StreamMUSE is the main codebase for real-time music accompaniment generation. It provides a FastAPI server for model inference, a client for real-time interaction, a batch experiment runner for automated evaluation, and data preprocessing tools. The system generates piano accompaniment given a live melody input.
Eval Toolkit provides evaluation scripts for computing both musical quality metrics (such as JSD, FMD, and PolyDis metrics) and system performance metrics (including hit rate, backup level, and latency). It also includes utilities for aggregating results and computing model likelihood (NLL).
The experiments require a GPU with CUDA support (tested on NVIDIA A100 and RTX A4000), at least 16GB of GPU memory, and a Linux or macOS environment. The project uses uv for Python environment management.
For detailed reproduction instructions, please see instruction.md.
The instruction document is organized as follows:
The Overview section provides a workflow summary covering setup, generation, evaluation, and aggregation phases, along with hardware requirements and working directory conventions.

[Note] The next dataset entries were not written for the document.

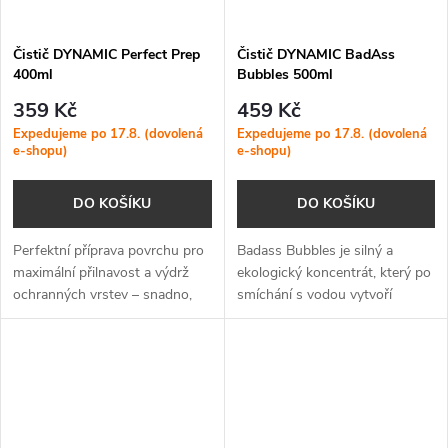
Čistič DYNAMIC Perfect Prep
Čistič DYNAMIC BadAss
400ml
Bubbles 500ml
359 Kč
459 Kč
Expedujeme po 17.8. (dovolená
Expedujeme po 17.8. (dovolená
e-shopu)
e-shopu)
DO KOŠÍKU
DO KOŠÍKU
Perfektní příprava povrchu pro
Badass Bubbles je silný a
maximální přilnavost a výdrž
ekologický koncentrát, který po
ochranných vrstev – snadno,
smíchání s vodou vytvoří
rychle a bez zbytků.
hustou čisticí pěnu pro
důkladné, ale šetrné mytí celého
kola včetně pohonu.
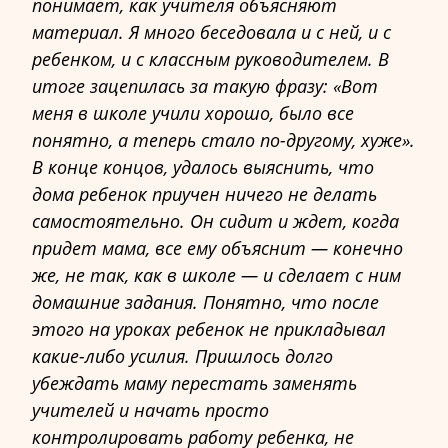
понимает, как учителя объясняют
материал. Я много беседовала и с ней, и с
ребенком, и с классным руководителем. В
итоге зацепилась за такую фразу: «Вот
меня в школе учили хорошо, было все
понятно, а теперь стало по-другому, хуже».
В конце концов, удалось выяснить, что
дома ребенок приучен ничего не делать
самостоятельно. Он сидит и ждет, когда
придет мама, все ему объяснит — конечно
же, не так, как в школе — и сделает с ним
домашние задания. Понятно, что после
этого на уроках ребенок не прикладывал
какие-либо усилия. Пришлось долго
убеждать маму перестать заменять
учителей и начать просто
контролировать работу ребенка, не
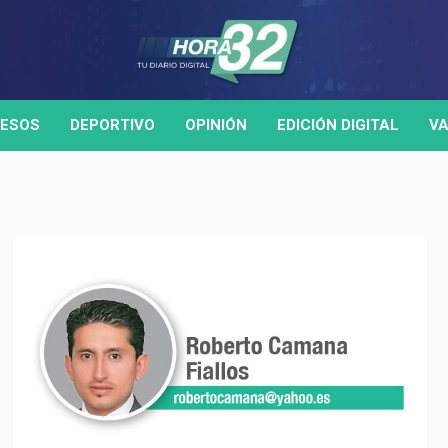
ESOS
DEPORTIVO
OPINIÓN
EDICIÓN DIGITAL
VA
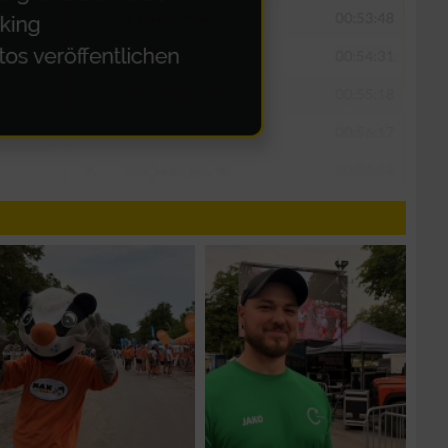
n von Daten aus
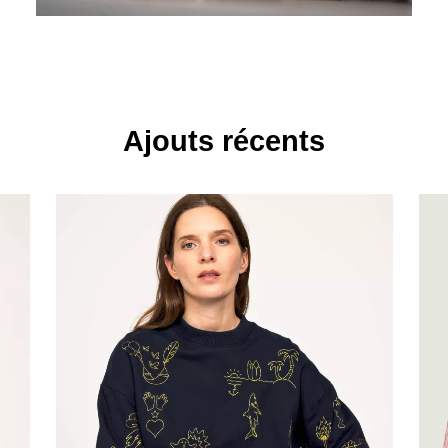
Ajouts récents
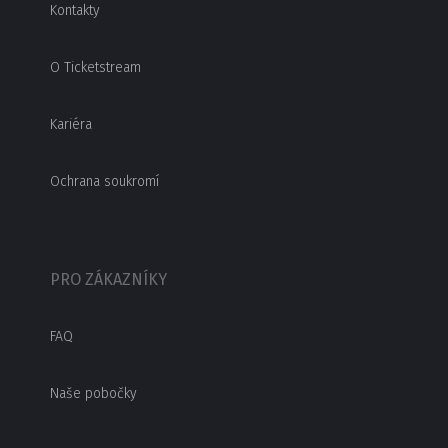
Kontakty
O Ticketstream
Kariéra
Ochrana soukromí
PRO ZÁKAZNÍKY
FAQ
Naše pobočky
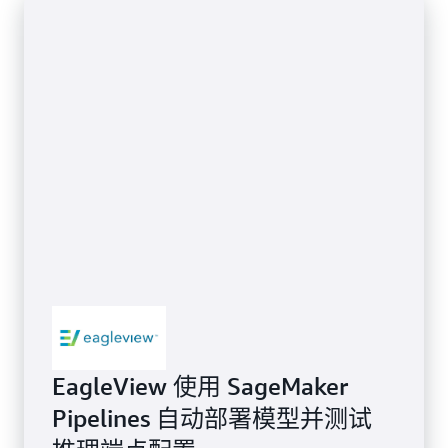
EagleView 使用 SageMaker
Pipelines 自动部署模型并测试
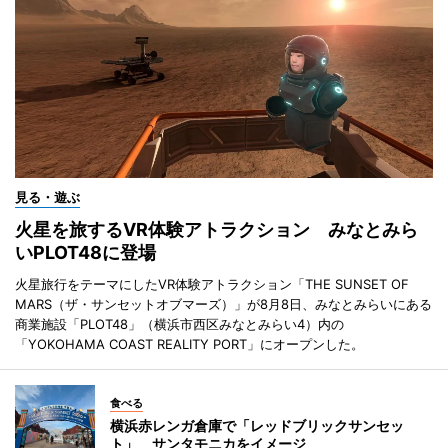
見る・遊ぶ
火星を旅するVR体験アトラクション みなとみら
いPLOT48に登場
火星旅行をテーマにしたVR体験アトラクション「THE SUNSET OF
MARS（ザ・サンセットオブマーズ）」が8月8日、みなとみらいにある
商業施設「PLOT48」（横浜市西区みなとみらい4）内の
「YOKOHAMA COAST REALITY PORT」にオープンした。
食べる
横浜赤レンガ倉庫で「レッドブリックサンセッ
ト」 サンタモニカをイメージ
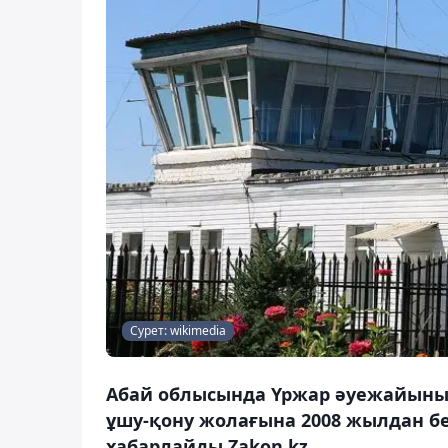
Сурет: wikimedia
Абай облысында Үржар әуежайыны
ұшу-қону жолағына 2008 жылдан бер
хабарлайды Zakon.kz.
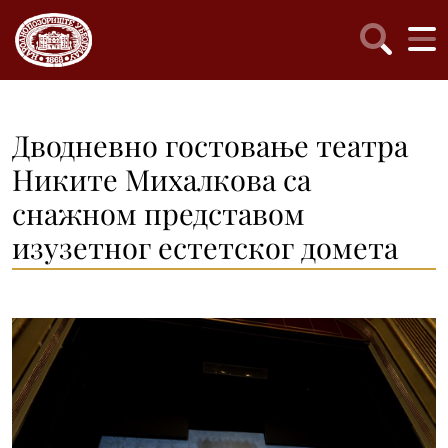
Дводневно гостовање театра
Никите Михалкова са
снажном представом
изузетног естетског домета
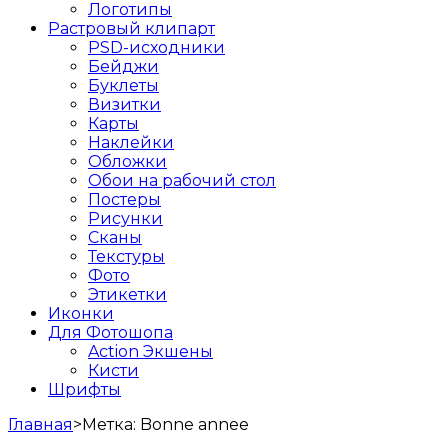
Логотипы
Растровый клипарт
PSD-исходники
Бейджи
Буклеты
Визитки
Карты
Наклейки
Обложки
Обои на рабочий стол
Постеры
Рисунки
Сканы
Текстуры
Фото
Этикетки
Иконки
Для Фотошопа
Action Экшены
Кисти
Шрифты
Главная
>
Метка:
Bonne annee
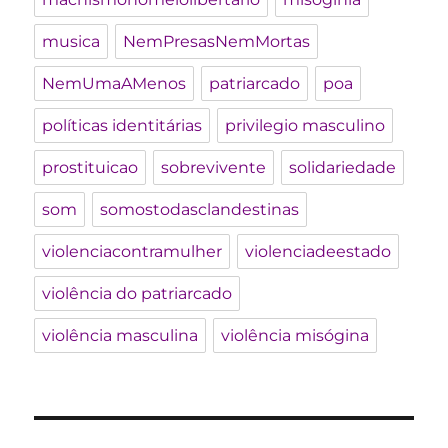
musica
NemPresasNemMortas
NemUmaAMenos
patriarcado
poa
políticas identitárias
privilegio masculino
prostituicao
sobrevivente
solidariedade
som
somostodasclandestinas
violenciacontramulher
violenciadeestado
violência do patriarcado
violência masculina
violência misógina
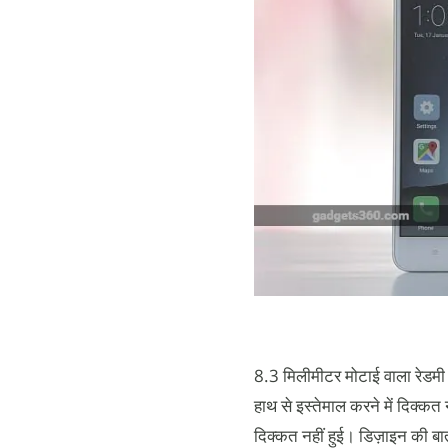
8.3 मिलीमीटर मोटाई वाला रेडमी न
हाथ से इस्तेमाल करने में दिक्कत 
दिक्कत नहीं हुई। डिज़ाइन की बात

The Artifact sections describe the two main components (StreamMUSE and Eval Toolkit), including their purposes, folder structures, and quick start steps for cloning repositories, downloading the model checkpoint from Hugging Face, preparing datasets, and installing dependencies.
The Reproducing Our Experiments section provides comprehensive instructions for replicating the main results (Table 3), including:
- A quick start test workflow for verifying the setup
- Instructions for starting the server and running the client
- Expected output structure
- Full experimental procedures covering both manual and batch run methods
- Evaluation phases for computing musical quality metrics, system metrics, and NLL
- Results aggregation and analysis
- Detailed parameter reference tables
The document also includes placeholders for reproducing Figure 3 and Figure 4 from the paper.
- Full Instructions: See instruction.md for detailed reproduction steps
- Latest Version: https://github.com/StreamMUSE/AE
- Paper PDF: See StreamMUSE.pdf
If you use this code, please cite our paper using the BibTeX entry provided in the instruction document.